Data under study
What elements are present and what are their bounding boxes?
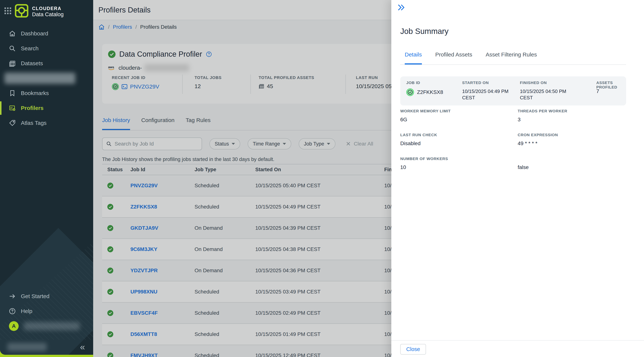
datasets-icon: [9, 60, 16, 67]
job-summary-card: JOB ID Z2FKKSX8 STARTED ON 10/15/2025 04…: [400, 76, 626, 106]
started-on-cell: 10/15/2025 04:36 PM CEST: [255, 268, 384, 274]
close-button[interactable]: Close: [400, 344, 426, 354]
tab-configuration[interactable]: Configuration: [141, 117, 174, 130]
sidebar-item-get-started[interactable]: Get Started: [0, 289, 93, 304]
filter-pill[interactable]: Status: [210, 138, 240, 150]
breadcrumb: / Profilers / Profilers Details: [98, 24, 177, 30]
user-name-redacted: [24, 322, 80, 330]
summary-assets-profiled: ASSETS PROFILED 7: [596, 80, 620, 101]
profiler-icon: [9, 105, 16, 112]
assets-table-icon: [259, 84, 264, 89]
row-status: [102, 310, 130, 316]
sidebar-item-help[interactable]: Help: [0, 304, 93, 318]
sidebar: CLOUDERA Data Catalog Dashboard Search D…: [0, 0, 93, 357]
aws-icon: aws: [108, 65, 116, 70]
sidebar-user-row[interactable]: A: [0, 318, 93, 334]
filter-pill[interactable]: Job Type: [299, 138, 336, 150]
cluster-name-redacted: [144, 64, 189, 72]
tab-tag-rules[interactable]: Tag Rules: [186, 117, 210, 130]
drawer-tab-details[interactable]: Details: [405, 52, 422, 64]
summary-started-on: STARTED ON 10/15/2025 04:49 PM CEST: [462, 80, 520, 101]
search-icon: [9, 45, 16, 52]
sidebar-item-redacted[interactable]: [0, 71, 93, 86]
job-id-link[interactable]: GKDTJA9V: [130, 225, 194, 231]
col-status: Status: [102, 167, 130, 172]
sidebar-item-bookmarks[interactable]: Bookmarks: [0, 86, 93, 100]
filter-row: Status Time Range Job Type ✕ Clear All: [102, 138, 373, 150]
sidebar-item-datasets[interactable]: Datasets: [0, 56, 93, 71]
avatar[interactable]: A: [9, 321, 19, 331]
job-id-link[interactable]: 9C6M3JKY: [130, 246, 194, 252]
tab-job-history[interactable]: Job History: [102, 117, 130, 130]
job-id-link[interactable]: PNVZG29V: [130, 182, 194, 188]
help-icon[interactable]: [206, 51, 212, 57]
job-id-link[interactable]: D56XMTT8: [130, 331, 194, 337]
started-on-cell: 10/15/2025 04:39 PM CEST: [255, 225, 384, 231]
job-type-cell: On Demand: [194, 225, 255, 231]
job-type-cell: Scheduled: [194, 310, 255, 316]
started-on-cell: 10/15/2025 04:38 PM CEST: [255, 246, 384, 252]
job-id-link[interactable]: YDZVTJPR: [130, 268, 194, 274]
row-status: [102, 225, 130, 231]
drawer-tab-asset-filtering-rules[interactable]: Asset Filtering Rules: [486, 52, 537, 64]
success-check-icon: [107, 331, 113, 337]
chevron-down-icon: [283, 143, 286, 145]
job-type-cell: On Demand: [194, 246, 255, 252]
stat-total-assets: TOTAL PROFILED ASSETS 45: [259, 75, 314, 90]
clear-all-button[interactable]: ✕ Clear All: [346, 141, 373, 147]
sidebar-bottom: Get Started Help A: [0, 289, 93, 334]
drawer-tab-profiled-assets[interactable]: Profiled Assets: [435, 52, 472, 64]
recent-job-link[interactable]: PNVZG29V: [130, 84, 159, 90]
ring-check-icon: [406, 88, 414, 96]
breadcrumb-link-profilers[interactable]: Profilers: [113, 24, 132, 30]
collapse-sidebar-icon[interactable]: «: [80, 342, 85, 352]
brand-name: CLOUDERA: [32, 6, 64, 11]
success-check-icon: [107, 289, 113, 295]
row-status: [102, 331, 130, 337]
sidebar-nav: Dashboard Search Datasets Bookmarks Prof…: [0, 26, 93, 130]
ring-check-icon: [112, 83, 119, 90]
sidebar-item-dashboard[interactable]: Dashboard: [0, 26, 93, 41]
page-title: Profilers Details: [98, 6, 150, 14]
search-input[interactable]: [114, 141, 198, 147]
sidebar-item-profilers[interactable]: Profilers: [0, 100, 93, 116]
col-started-on: Started On: [255, 167, 384, 172]
chevron-down-icon: [232, 143, 235, 145]
chevron-down-icon: [327, 143, 330, 145]
summary-finished-on: FINISHED ON 10/15/2025 04:50 PM CEST: [520, 80, 596, 101]
detail-field: false: [518, 156, 635, 170]
started-on-cell: 10/15/2025 01:49 PM CEST: [255, 331, 384, 337]
detail-field: CRON EXPRESSION 49 * * * *: [518, 133, 635, 146]
row-status: [102, 182, 130, 188]
job-type-cell: Scheduled: [194, 182, 255, 188]
breadcrumb-home-icon[interactable]: [98, 24, 105, 30]
breadcrumb-separator: /: [108, 24, 110, 30]
home-icon: [9, 30, 16, 37]
job-summary-drawer: Job Summary Details Profiled Assets Asse…: [391, 0, 644, 357]
sidebar-item-atlas-tags[interactable]: Atlas Tags: [0, 116, 93, 130]
expand-drawer-icon[interactable]: [396, 3, 406, 14]
job-id-link[interactable]: FMVJH9XT: [130, 352, 194, 357]
success-check-icon: [107, 352, 113, 357]
sidebar-item-search[interactable]: Search: [0, 41, 93, 56]
stat-divider: [250, 74, 251, 94]
app-grid-icon[interactable]: [4, 8, 11, 16]
job-history-note: The Job History shows the profiling jobs…: [102, 156, 274, 162]
success-check-icon: [107, 182, 113, 188]
question-circle-icon: [9, 308, 16, 314]
brand-header: CLOUDERA Data Catalog: [4, 4, 64, 20]
success-check-icon: [107, 246, 113, 252]
row-status: [102, 352, 130, 357]
job-type-cell: Scheduled: [194, 204, 255, 210]
job-id-link[interactable]: EBVSCF4F: [130, 310, 194, 316]
profiler-title-row: Data Compliance Profiler: [108, 50, 212, 58]
cloudera-logo-icon: [14, 4, 29, 20]
job-id-link[interactable]: UP998XNU: [130, 289, 194, 295]
job-id-link[interactable]: Z2FKKSX8: [130, 204, 194, 210]
job-type-cell: Scheduled: [194, 289, 255, 295]
drawer-tabs: Details Profiled Assets Asset Filtering …: [400, 52, 626, 65]
filter-pill[interactable]: Time Range: [248, 138, 291, 150]
success-check-icon: [107, 204, 113, 210]
job-type-cell: Scheduled: [194, 331, 255, 337]
bookmark-icon: [9, 90, 16, 96]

Work instruction
Scan the entries for lines holding the string "pill", then copy every one of them.

Task answer
filter-pill[interactable]: Status: [210, 138, 240, 150]
filter-pill[interactable]: Job Type: [299, 138, 336, 150]
filter-pill[interactable]: Time Range: [248, 138, 291, 150]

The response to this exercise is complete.